Raising a child is no different than training. Whether that's military training, school training or job training. It is simple. You tell the child what to do. You show the child what to do. You let the child do it by him/herself. You coach the child if not done properly. You let the child do it by him/herself again...and again and again and again and again and again and again.....
When it comes to a plan (any sort of plan. What's happening that day. What is going to happen tomorrow, etc) Sterling needs constant coaching and cannot make it, on his own, from point A to point B. I have coached and praised and repeated myself and been sarcastic and been frustrated and been mad and repeated myself and repeated myself and repeated myself and repeated myself until my voicebox is swollen and barely works.
Sterling woke me up this morning and told me THAT TODAY, he and his mom were leaving for California for 5 days. What the hell???
"Are you ready to go?" I asked.
"I will be. I just gotta pack when I get home" (soooooo, like usual, the procrastinator will wait until the effing last possible minute)
"Did your mother let the attendance office know?"
"I have the note in my backpack. She gave it to me on Friday after school." (Monday was MLK and no school...perfect)
"Do your teachers know you are leaving? Do you know what homework you have?"
"No. I'll get it today." He said just a bit annoyed.
Lets nutshell so far...He and his mother were leaving for California tomorrow sometime. He didn't have an excused absence and he didn't know what his homework was. AND he was letting me know he was leaving for 5 days the day he was leaving.
I didn't know when she was going to pick him up. His room is a mess BUT I had just done his laundry.
I sent his mother a text message at 7am asking her to call me when she woke up so I could plan for the remainder of the day. When she called, she asked if she could pick up the boy tonight after she got off work. (which I figured would be around 9 or 10pm) She let me know that she did give Sterling the written excuse to get him out of school last Saturday. "Sorry," she said after she realized he hadn't given the school/me/his teachers any time to prepare.
Sterling and I have a dinner routine. At his request. Dinner is at 6pm and we sit down at the table together. All fine and dandy. I prepared dinner tonight and had it ready at 6pm. He wasn't home. I didn't call or text. When I do, I discover his phone is usually turned off. He called me at 6:28 to ask if he needed to come home to eat dinner as his mom was coming to pick him up later and could he just hang with his friends until she did.
No. I told him to come home. Fifteen minutes later, he arrived with a friend. "Dad, I brought home Dylan to meet you because I haven't introduced him to you." He said.
He wasn't using his brain, it was apparent.
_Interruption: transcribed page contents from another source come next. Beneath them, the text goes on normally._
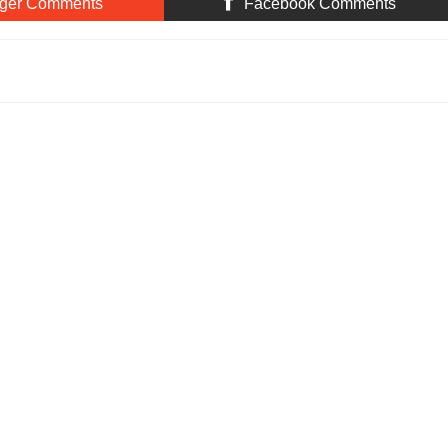
ger Comments
Facebook Comments
்னோர்கள் #முருகையா /அவர்களின் வாழ்க்கை #வரலாற்றை விளக்குகிறார்
து
Rating:
5
Reviewed By:
Bagalavan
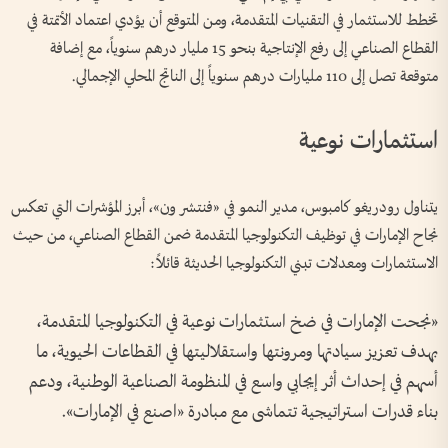
تخطط للاستثمار في التقنيات المتقدمة، ومن المتوقع أن يؤدي اعتماد الأتمتة في
القطاع الصناعي إلى رفع الإنتاجية بنحو 15 مليار درهم سنوياً، مع إضافة
متوقعة تصل إلى 110 مليارات درهم سنوياً إلى الناتج المحلي الإجمالي.
استثمارات نوعية
يتناول رودريغو كامبوس، مدير النمو في «فنتشر ون»، أبرز المؤشرات التي تعكس
نجاح الإمارات في توظيف التكنولوجيا المتقدمة ضمن القطاع الصناعي، من حيث
الاستثمارات ومعدلات تبني التكنولوجيا الحديثة قائلاً:
«نجحت الإمارات في ضخ استثمارات نوعية في التكنولوجيا المتقدمة،
بهدف تعزيز سيادتها ومرونتها واستقلاليتها في القطاعات الحيوية، ما
أسهم في إحداث أثر إيجابي واسع في المنظومة الصناعية الوطنية، ودعم
بناء قدرات استراتيجية تتماشى مع مبادرة «اصنع في الإمارات».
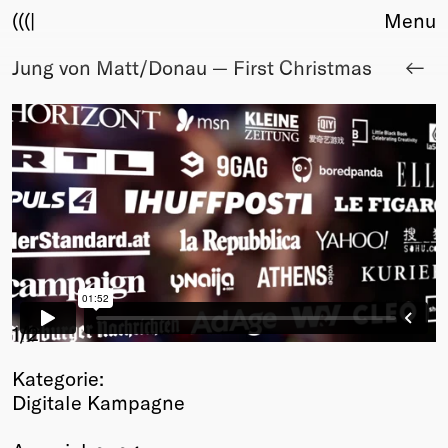
(((|
Menu
Jung von Matt/Donau — First Christmas
About
Club
Award
Sponsors
Fair Work
TBD
Events
Upcoming
Past
Membership
1
/2
Info
Kategorie:
Members
Digitale Kampagne
Young Creatives
Friends of Creativity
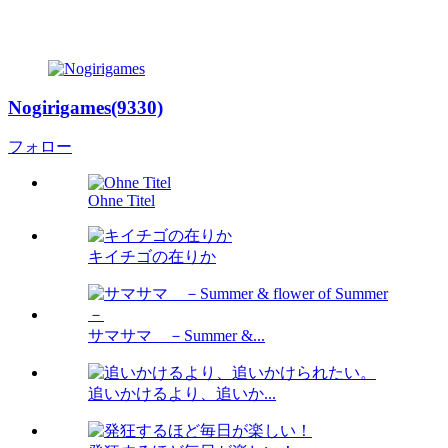
Nogirigames(9330)
フォロー
Ohne Titel
キイチゴの在りか
サマサマ －Summer &...
追いかけるより、追いか...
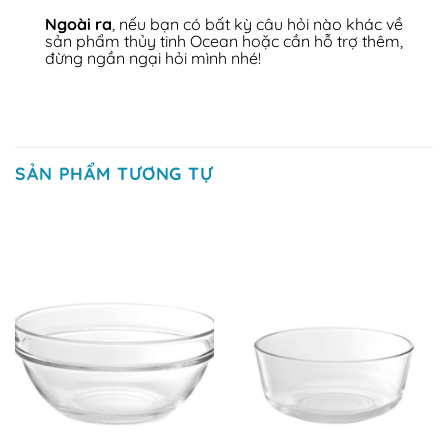
Ngoài ra
, nếu bạn có bất kỳ câu hỏi nào khác về
sản phẩm thủy tinh Ocean hoặc cần hỗ trợ thêm,
đừng ngần ngại hỏi mình nhé!
SẢN PHẨM TƯƠNG TỰ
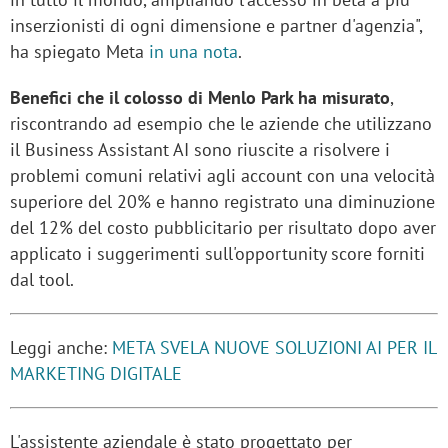
inserzionisti di ogni dimensione e partner d'agenzia",
ha spiegato Meta
in una nota
.
Benefici che il colosso di Menlo Park ha misurato
,
riscontrando ad esempio che le aziende che utilizzano
il Business Assistant AI sono riuscite a risolvere i
problemi comuni relativi agli account con una velocità
superiore del 20% e hanno registrato una diminuzione
del 12% del costo pubblicitario per risultato dopo aver
applicato i suggerimenti sull'opportunity score forniti
dal tool.
Leggi anche:
META SVELA NUOVE SOLUZIONI AI PER IL
MARKETING DIGITALE
L'assistente aziendale è stato progettato per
I guess he thought if he brought Dylan home he wouldn't have to do anything until his mom came to pick him up.
"You have things to do." I said. I turned my head 15 degrees south and continued, "nice to meet you Dylan." Head swing back to Sterling and ACTION " Have you packed? Have you had dinner? Have you shown me the excused absence? Have you told me what homework you have? Have you cleaned your room?"
"...You gotta go, Dylan." Sterling told him.
I got him to pack. (with a bit of coaching) I got him to clean his room. I got him to put the remainder of dirty clothes in the washer and I got him to eat dinner. When he was done with dinner I asked him, in an attempt to figure out his thought processes, (as if I didn't know) what he was thinking. He had no good reason.
This crap is maddening. It happens every time. (if I'm not the one in charge)
That and I'm pissed he is leaving on my time of having him and not coming back until two days after I'm supposed to have him back. The little prick pisses me off but I'd rather have him here and be pissed off at him than not have him here.
I'm getting a headache typing this...I'm gonna go and clean something and regain some control in my life.